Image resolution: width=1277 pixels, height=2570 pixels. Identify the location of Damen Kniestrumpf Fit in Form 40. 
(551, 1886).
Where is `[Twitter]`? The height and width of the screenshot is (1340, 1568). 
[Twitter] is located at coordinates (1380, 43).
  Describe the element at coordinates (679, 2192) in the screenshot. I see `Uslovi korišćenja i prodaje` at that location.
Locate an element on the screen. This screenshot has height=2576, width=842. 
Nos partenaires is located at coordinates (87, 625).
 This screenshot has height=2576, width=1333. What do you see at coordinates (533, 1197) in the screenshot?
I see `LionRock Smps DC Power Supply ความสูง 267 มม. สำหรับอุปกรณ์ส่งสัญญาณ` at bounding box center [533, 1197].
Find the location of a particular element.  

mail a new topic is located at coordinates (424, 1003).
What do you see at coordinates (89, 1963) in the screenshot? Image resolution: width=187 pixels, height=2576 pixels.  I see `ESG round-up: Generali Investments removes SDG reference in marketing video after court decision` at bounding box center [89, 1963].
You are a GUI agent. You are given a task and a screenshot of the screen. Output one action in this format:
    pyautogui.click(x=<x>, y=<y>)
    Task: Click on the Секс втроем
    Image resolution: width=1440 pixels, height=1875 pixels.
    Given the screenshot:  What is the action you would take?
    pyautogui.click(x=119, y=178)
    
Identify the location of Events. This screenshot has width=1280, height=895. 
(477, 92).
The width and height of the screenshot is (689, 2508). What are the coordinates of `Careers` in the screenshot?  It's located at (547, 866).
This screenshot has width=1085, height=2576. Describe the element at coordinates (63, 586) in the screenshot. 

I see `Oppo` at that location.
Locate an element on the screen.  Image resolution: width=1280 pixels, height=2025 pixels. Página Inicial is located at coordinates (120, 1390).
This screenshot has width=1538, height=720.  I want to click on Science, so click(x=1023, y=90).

Task to complete: Once you reach the line containing "You are a GUI", output that line and each one after it exactly, ending with the final line of the listing and adding nothing else.

Written response:
You are a GUI agent. You are given a task and a screenshot of the screen. Output one action in this format:
    pyautogui.click(x=<x>, y=<y>)
    Task: Click on the Секс втроем
    Image resolution: width=1440 pixels, height=1875 pixels.
    Given the screenshot:  What is the action you would take?
    pyautogui.click(x=119, y=178)
    
Identify the location of Events. This screenshot has width=1280, height=895. 
(477, 92).
The width and height of the screenshot is (689, 2508). What are the coordinates of `Careers` in the screenshot?  It's located at (547, 866).
This screenshot has width=1085, height=2576. Describe the element at coordinates (63, 586) in the screenshot. 

I see `Oppo` at that location.
Locate an element on the screen.  Image resolution: width=1280 pixels, height=2025 pixels. Página Inicial is located at coordinates (120, 1390).
This screenshot has width=1538, height=720.  I want to click on Science, so click(x=1023, y=90).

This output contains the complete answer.